Anne Hathaway is fine as Jane, likewise up-and-coming James McAvoy as Tom LeFroy, a young Irish lawyer-in-training banished to the country. Tom, you see, is a bit of a lad, as the British say. He likes to fight, drink, gamble and hang out in places of ill repute. This gets back to his uncle the judge, who banishes him from London temptations to stay with his rural relatives.
After he dismisses her writing at a house party, Jane decides she doesn’t much care for Mr. Lefroy and the verbal sparring begins. Meantime, Jane’s sister Cassandra has become engaged and Mrs. Austen is anxious to see her other daughter married off too. But the suitor Mrs. Austen has in mind is as dull and awkward as he is rich. Jane has other ideas, such as earning a living by her writing. Besides, she wants to marry for love, an idea that enrages her mother, who did just that and ended up living in genteel poverty. Reverend Austen overhears the conversation and the pain on his face is heartbreaking.
Tom seems to get a kick out of flustering Jane. When they met along a woodsy trail not long after the house party, she acidly remarks he should learn about the local natural attractions if he is so bored by the country.
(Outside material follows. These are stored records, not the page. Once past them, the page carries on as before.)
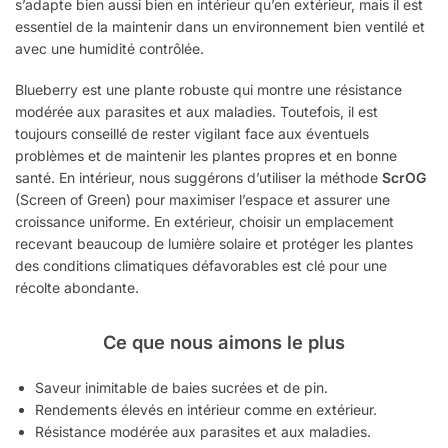
s’adapte bien aussi bien en intérieur qu’en extérieur, mais il est
essentiel de la maintenir dans un environnement bien ventilé et
avec une humidité contrôlée.
Blueberry est une plante robuste qui montre une résistance
modérée aux parasites et aux maladies. Toutefois, il est
toujours conseillé de rester vigilant face aux éventuels
problèmes et de maintenir les plantes propres et en bonne
santé. En intérieur, nous suggérons d’utiliser la méthode
ScrOG
(Screen of Green) pour maximiser l’espace et assurer une
croissance uniforme. En extérieur, choisir un emplacement
recevant beaucoup de lumière solaire et protéger les plantes
des conditions climatiques défavorables est clé pour une
récolte abondante.
Ce que nous aimons le plus
Saveur inimitable de baies sucrées et de pin.
Rendements élevés en intérieur comme en extérieur.
Résistance modérée aux parasites et aux maladies.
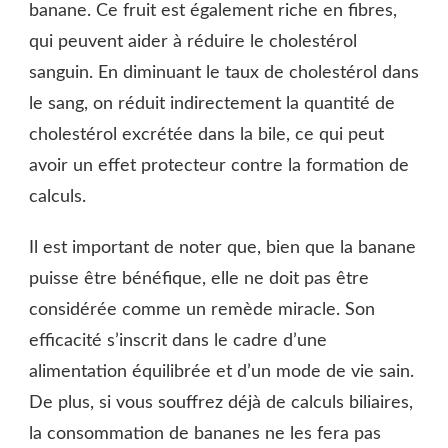
banane. Ce fruit est également riche en fibres,
qui peuvent aider à réduire le cholestérol
sanguin. En diminuant le taux de cholestérol dans
le sang, on réduit indirectement la quantité de
cholestérol excrétée dans la bile, ce qui peut
avoir un effet protecteur contre la formation de
calculs.
Il est important de noter que, bien que la banane
puisse être bénéfique, elle ne doit pas être
considérée comme un remède miracle. Son
efficacité s’inscrit dans le cadre d’une
alimentation équilibrée et d’un mode de vie sain.
De plus, si vous souffrez déjà de calculs biliaires,
la consommation de bananes ne les fera pas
Tom eventually strikes back, catching Jane trying to sneak out of a friend’s library when she realizes he’s there. He reads aloud a suggestive-sounding passage from a book about nature while slyly eying the flustered Jane. He then suggests she read Henry Fielding’s Tom Jones, a bawdy book for its time. Surprisingly, Jane agrees, winning Tom’s admiration.
Love grows slowly but surely between them. Jane begins to think she can marry for love too. The obstacle: both Jane and Tom are as poor as church mice. But Tom believes his uncle will give them his blessing when he meets Jane. After a disastrous meeting with Tom’s rich uncle, a disillusioned Jane returns home and before long, hears that Tom has a new fiancée. But Tom doesn’t want to lose his Jane. The only way they can be together is if they elope and leave everything, and everybody behind.
Is the movie art imitating reality? In real life, Jane only mentioned Tom twice in letters to her sister and his visit to Steventon was a short one. Whether their relationship was a love match or merely a flirtation will forever remain a mystery: less than 200 of Jane’s estimated 3,000 letters exist. However, romantics take heed: Tom named his first daughter Jane.
“Becoming Jane” is a sweet but slight movie, with charming characters, witty conversations and lovely landscapes (County Wicklow in Ireland stands in for the English countryside). However, it plays more like a retread of the 2005 “Pride and Prejudice” with Keira Knightley (who had also been considered for the part of Jane Austen!). So if you think you’ve seen it all before, you have.